Oral Motor Therapy and Facilitated Communication

…it is far easier to come up with an idea than it is to do the grunt work of scientifically verifying if that idea is a good one.

The stories of both non speech oral motor exercises and facilitated communication are both fascinating, and have sometimes had, at least in the case of facilitated communication, tragic results.  So, then, what are the similarities?  And what can we learn from them?

Facilitated communication (FC) is the technique of using a helper’s hand to guide a severely disabled person’s fingers or hands to type or point at a letter board.  It is a practical requirement that the disabled person must not be able to communicate in any other way.  The facilitator is trained in ways to help hold and support, but theoretically not guide, the patient’s hand to enable communication.  FC was first enthusiastically embraced by many media outlets, and by the general special education community in the 1980’s and 1990’s, before being thoroughly refuted by research, and denounced by every major association that matters,  including the American Psychological Association and the Association for Science in Autism Treatment.  It seemed also that in many cases, these facilitators’ extreme desire to help their students led them to trump up stories of parental sexual abuse – stories that they didn’t seem to realize that they were concocting.  FC seemed to generally fade from the public consciousness, but lately it has been revived.  Unbelievably, Syracuse University helped its reemergence under the re-branding of “supported typing” by promoting its founder, Douglas Biklen to Dean of its School of Education, and by renaming its Facilitated Communication Institute as the School of Communication and Inclusion.  (Maybe these people have been trying to jump on the autism explosion gravy train that earlier FC had just missed?)

Here is a fantastic summary of facilitated communication.  Here is the American Speech-Language Pathology Association’s (ASHA) denunciation of FC.

While oral motor therapy has been less – let’s just say – notorious than FC, it has certainly garnered its fair share of criticism and controversy.

Oral motor therapy has been called different names, one of which is “non-speech oral motor exercise.”  And while this name may not have the best ring it very aptly captures the essence of the controversy of this practice.  Non-speech oral motor exercises are activities, such as blowing, sucking, and chewing, often using objects, such as straws, feathers, plastic and rubber objects, and/or peanut butter, with the intent of increasing strength and coordination of muscles used in speech, such as in the tongue and jaw.  Its use has been very popular despite growing evidence of its ineffectiveness.   A 2008 survey of speech-language pathologists (SLPs) in the U.S. found that 85% of respondents reported using non-speech oral motor exercises.  Although ASHA’s official position is that the evidence doesn’t support, or refute, oral motor therapy (essentially then making it still “experimental”), the evidence has been growing showing that it seems to be a waste of time.  This nice blog post has an interesting analogy by Gregory Lof, who has done a lot of research of oral motor therapy.   The analogy compares oral motor exercises to teaching a basketball player to pretend to hold a ball and then pretend to throw it toward a non-existent hoop with the eventual hope of improving free throwing.  It seems evident that the best way to improve free throw shooting is to use a ball, just as it seems evident that to improve speech is by using speech.

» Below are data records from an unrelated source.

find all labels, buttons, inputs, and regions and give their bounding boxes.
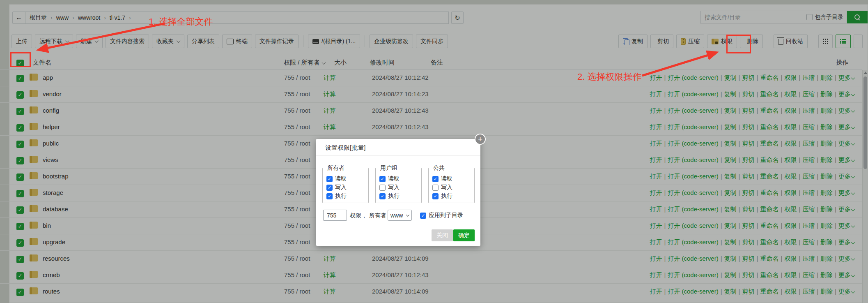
perm-checkbox-写入[interactable]: ✓写入 [326,184,347,191]
owner-label: 所有者 [369,212,386,220]
perm-checkbox-label: 写入 [388,184,400,191]
checkbox-unchecked-icon [379,185,386,191]
perm-checkbox-读取[interactable]: ✓读取 [432,175,452,183]
checkbox-checked-icon: ✓ [432,193,439,199]
close-icon[interactable]: + [475,134,486,145]
perm-checkbox-执行[interactable]: ✓执行 [432,192,452,200]
owner-select-value: www [390,212,403,219]
checkbox-unchecked-icon [432,185,439,191]
perm-checkbox-执行[interactable]: ✓执行 [326,192,347,200]
permission-group-用户组: 用户组✓读取写入✓执行 [375,168,422,203]
perm-checkbox-读取[interactable]: ✓读取 [379,175,400,183]
group-legend: 用户组 [379,164,399,172]
perm-checkbox-label: 读取 [388,175,400,183]
confirm-button[interactable]: 确定 [453,229,475,241]
apply-to-subdir-checkbox[interactable]: ✓应用到子目录 [420,212,463,219]
checkbox-checked-icon: ✓ [432,176,439,182]
divider [316,225,480,225]
divider [316,155,480,156]
perm-checkbox-label: 读取 [335,175,347,183]
checkbox-checked-icon: ✓ [326,176,333,182]
perm-checkbox-执行[interactable]: ✓执行 [379,192,400,200]
perm-checkbox-label: 读取 [441,175,452,183]
checkbox-checked-icon: ✓ [326,193,333,199]
dialog-title: 设置权限[批量] [325,144,365,152]
perm-checkbox-label: 执行 [441,192,452,200]
permission-value-input[interactable] [323,210,347,221]
checkbox-checked-icon: ✓ [420,213,426,219]
perm-checkbox-label: 写入 [441,184,452,191]
cancel-button[interactable]: 关闭 [432,229,453,241]
checkbox-checked-icon: ✓ [379,193,386,199]
group-legend: 公共 [432,164,446,172]
group-legend: 所有者 [326,164,346,172]
perm-checkbox-label: 执行 [388,192,400,200]
owner-select[interactable]: www [388,210,412,221]
perm-checkbox-写入[interactable]: 写入 [379,184,400,191]
perm-checkbox-写入[interactable]: 写入 [432,184,452,191]
perm-checkbox-label: 写入 [335,184,347,191]
checkbox-checked-icon: ✓ [379,176,386,182]
checkbox-checked-icon: ✓ [326,185,333,191]
apply-to-subdir-label: 应用到子目录 [429,212,463,219]
perm-checkbox-label: 执行 [335,192,347,200]
perm-checkbox-读取[interactable]: ✓读取 [326,175,347,183]
chevron-down-icon [406,213,409,216]
set-permissions-dialog: 设置权限[批量] + 所有者✓读取✓写入✓执行用户组✓读取写入✓执行公共✓读取写… [316,139,480,246]
permission-label: 权限， [350,212,367,220]
permission-group-公共: 公共✓读取写入✓执行 [428,168,475,203]
permission-group-所有者: 所有者✓读取✓写入✓执行 [322,168,369,203]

So, what can we learn from the similarities of these two techniques?  These are two cases where emotions and desire have often trumped science, to the continued detriment of the disabled children unable to advocate for themselves.  Ideas for treating communication disorders have and will continue to crop up from the bountiful seeds of human intent to both treat these disorders and give meaning to the lives of their creators and the disabled alike.  That’s fine.  That’s good, in fact.  But it is also a fact that it is far easier to come up with an idea than it is to do the grunt work of scientifically verifying if that idea is a good one.  It is also a fact that it is far easier to take on faith the claims of an idea’s adherents who use dramatic documentaries and tearful YouTube clips as evidence to ignore what might disprove their beloved creations.  The bad news is that it does take work to determine if an idea is good or bad, but as with any bad news/good news scenario, there is good news!  The good news is that we definitely have the capacity to figure out if an approach is good or bad.  Researchers can use good science in the form of the scientific method, double blind tests, replication, and large study sizes.  Consumers of science, which should be all of us, can learn about these things, and demand them while calling out research that doesn’t include them.

Ultimately, these two techniques are well known examples of bias distorting the perception of caregivers’ choices.  There have been an explosion of similar techniques of late, especially those addressing autism, and it behooves all of us to do the grunt work to find out which ones work and which ones don’t.  Something appears to work, and we want it to work so badly that we cling to it, allowing innate human traits of confirmation bias and cherry-picking to cause us to ignore any contrary evidence to our initial conclusion.  It is always good science, and always good practice in general to do that which the evidence best suggests, while remaining open to the possibility that we may just be wrong.